According to the latest tally compiled from recent data and surveys of the International Union for Conservation of Nature, the global population of tigers has increased to 3,890 from 3,200 in 2010. In 1900, the global population of tigers is said to be more than 100,000.

In a press release, the World Wildlife Fund (WWF) and Global Tiger Forum (GTF) attributed the increase of tigers' global population to improved surveys, enhanced protection and increased number of tigers in Russia, Nepal, Bhutan and India.

At present, more than half of the tigers' global population can be found in India with more than 2,000. Russia, Indonesia, Malaysia, Nepal, Thailand, Bangladesh and Bhutan have tiger population in three-digit figures.

China, Vietnam and Laos have less than 10 tigers left in their countries.
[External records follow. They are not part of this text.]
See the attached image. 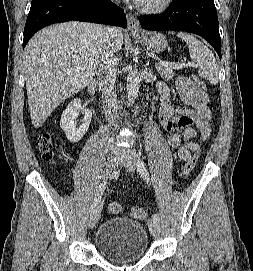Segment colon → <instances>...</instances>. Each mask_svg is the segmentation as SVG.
Returning <instances> with one entry per match:
<instances>
[{"label": "colon", "instance_id": "colon-1", "mask_svg": "<svg viewBox=\"0 0 253 271\" xmlns=\"http://www.w3.org/2000/svg\"><path fill=\"white\" fill-rule=\"evenodd\" d=\"M198 88L206 95V87L203 81L199 80L197 77H192ZM38 147L41 152L42 158L46 161H51L55 155L54 142L51 136L47 133H43L38 137ZM197 161V155L191 157L183 166L182 177L186 178L190 175ZM107 211L109 214H119L121 211V206L117 202H110L107 206ZM133 218L137 220H144L147 217V212L141 207H133L131 210Z\"/></svg>", "mask_w": 253, "mask_h": 271}]
</instances>
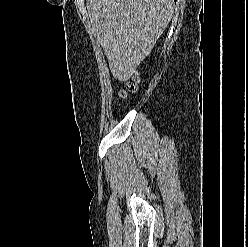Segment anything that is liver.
<instances>
[{
  "label": "liver",
  "mask_w": 248,
  "mask_h": 247,
  "mask_svg": "<svg viewBox=\"0 0 248 247\" xmlns=\"http://www.w3.org/2000/svg\"><path fill=\"white\" fill-rule=\"evenodd\" d=\"M86 6L113 77L125 82L167 28L174 0H87Z\"/></svg>",
  "instance_id": "1"
}]
</instances>
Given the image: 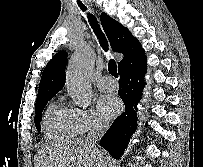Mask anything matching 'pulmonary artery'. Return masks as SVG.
<instances>
[{"label": "pulmonary artery", "instance_id": "pulmonary-artery-1", "mask_svg": "<svg viewBox=\"0 0 203 167\" xmlns=\"http://www.w3.org/2000/svg\"><path fill=\"white\" fill-rule=\"evenodd\" d=\"M96 86L102 91H109L116 87V83L110 76H103L97 79Z\"/></svg>", "mask_w": 203, "mask_h": 167}]
</instances>
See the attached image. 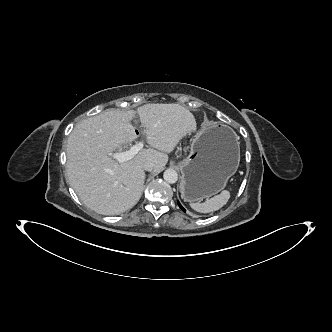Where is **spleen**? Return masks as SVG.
<instances>
[{"label": "spleen", "mask_w": 332, "mask_h": 332, "mask_svg": "<svg viewBox=\"0 0 332 332\" xmlns=\"http://www.w3.org/2000/svg\"><path fill=\"white\" fill-rule=\"evenodd\" d=\"M230 192L223 190L219 195L206 200L203 203H191L190 206L200 213H211L222 208L229 200Z\"/></svg>", "instance_id": "obj_1"}]
</instances>
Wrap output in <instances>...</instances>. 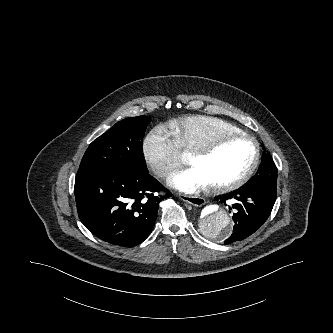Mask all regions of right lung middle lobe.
Listing matches in <instances>:
<instances>
[{
    "label": "right lung middle lobe",
    "instance_id": "obj_1",
    "mask_svg": "<svg viewBox=\"0 0 333 333\" xmlns=\"http://www.w3.org/2000/svg\"><path fill=\"white\" fill-rule=\"evenodd\" d=\"M149 122L148 116L131 117L117 122L89 145L79 170L106 168L126 172L148 171L142 146Z\"/></svg>",
    "mask_w": 333,
    "mask_h": 333
}]
</instances>
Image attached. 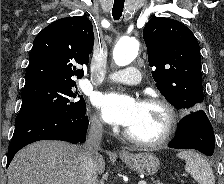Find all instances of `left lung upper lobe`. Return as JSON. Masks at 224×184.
Here are the masks:
<instances>
[{"mask_svg":"<svg viewBox=\"0 0 224 184\" xmlns=\"http://www.w3.org/2000/svg\"><path fill=\"white\" fill-rule=\"evenodd\" d=\"M143 38L161 94L177 109L190 113L201 109L200 48L192 31L176 20L154 17L145 25Z\"/></svg>","mask_w":224,"mask_h":184,"instance_id":"obj_1","label":"left lung upper lobe"}]
</instances>
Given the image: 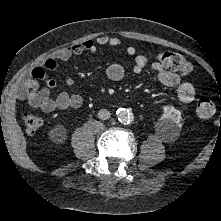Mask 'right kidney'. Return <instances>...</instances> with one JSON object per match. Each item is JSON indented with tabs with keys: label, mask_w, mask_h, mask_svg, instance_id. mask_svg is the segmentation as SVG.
<instances>
[{
	"label": "right kidney",
	"mask_w": 221,
	"mask_h": 221,
	"mask_svg": "<svg viewBox=\"0 0 221 221\" xmlns=\"http://www.w3.org/2000/svg\"><path fill=\"white\" fill-rule=\"evenodd\" d=\"M64 132V129L62 126H57L56 128H54L51 133L55 134V135H61Z\"/></svg>",
	"instance_id": "ca27d5eb"
}]
</instances>
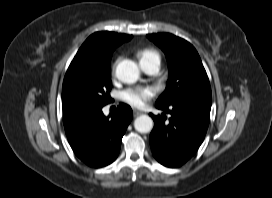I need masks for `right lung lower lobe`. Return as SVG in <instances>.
Wrapping results in <instances>:
<instances>
[{"label":"right lung lower lobe","instance_id":"obj_1","mask_svg":"<svg viewBox=\"0 0 272 198\" xmlns=\"http://www.w3.org/2000/svg\"><path fill=\"white\" fill-rule=\"evenodd\" d=\"M102 108H80L63 116L71 148L91 167L106 166L117 158L122 137L133 116L130 106L124 103L107 117Z\"/></svg>","mask_w":272,"mask_h":198}]
</instances>
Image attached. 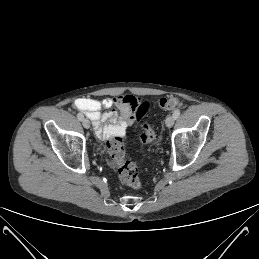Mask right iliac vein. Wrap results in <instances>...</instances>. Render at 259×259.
Listing matches in <instances>:
<instances>
[{
	"instance_id": "1",
	"label": "right iliac vein",
	"mask_w": 259,
	"mask_h": 259,
	"mask_svg": "<svg viewBox=\"0 0 259 259\" xmlns=\"http://www.w3.org/2000/svg\"><path fill=\"white\" fill-rule=\"evenodd\" d=\"M82 123H83L84 128H86V129L90 128V121L87 118H84L82 120Z\"/></svg>"
}]
</instances>
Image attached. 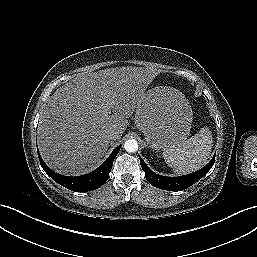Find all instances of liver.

On the other hand, Cambodia, according to a previous report, has no more tigers left. There are no available data on how many tigers are left in Myanmar.

The above-mentioned countries are part of the Global Tiger Initiative that aims to double the total population of tigers by 2020. As part of this goal, the Royal Government of Cambodia is planning to reintroduce the big cats in their forest.

According to Marco Lambertini, Director General of WWF International, the increase of global tiger population only shows that collaborative efforts between governments, local communities and conservationists can make a great difference.

In a report from the Washington Post, Hollywood actor Leonardo DiCarpio also expressed his happiness in the recent increase in tiger population.

"Tigers are some of the most vital and beloved animals on Earth," said DiCarpio. "I am so proud that our collective efforts have begun to make progress toward our goal, but there is still so much to be done."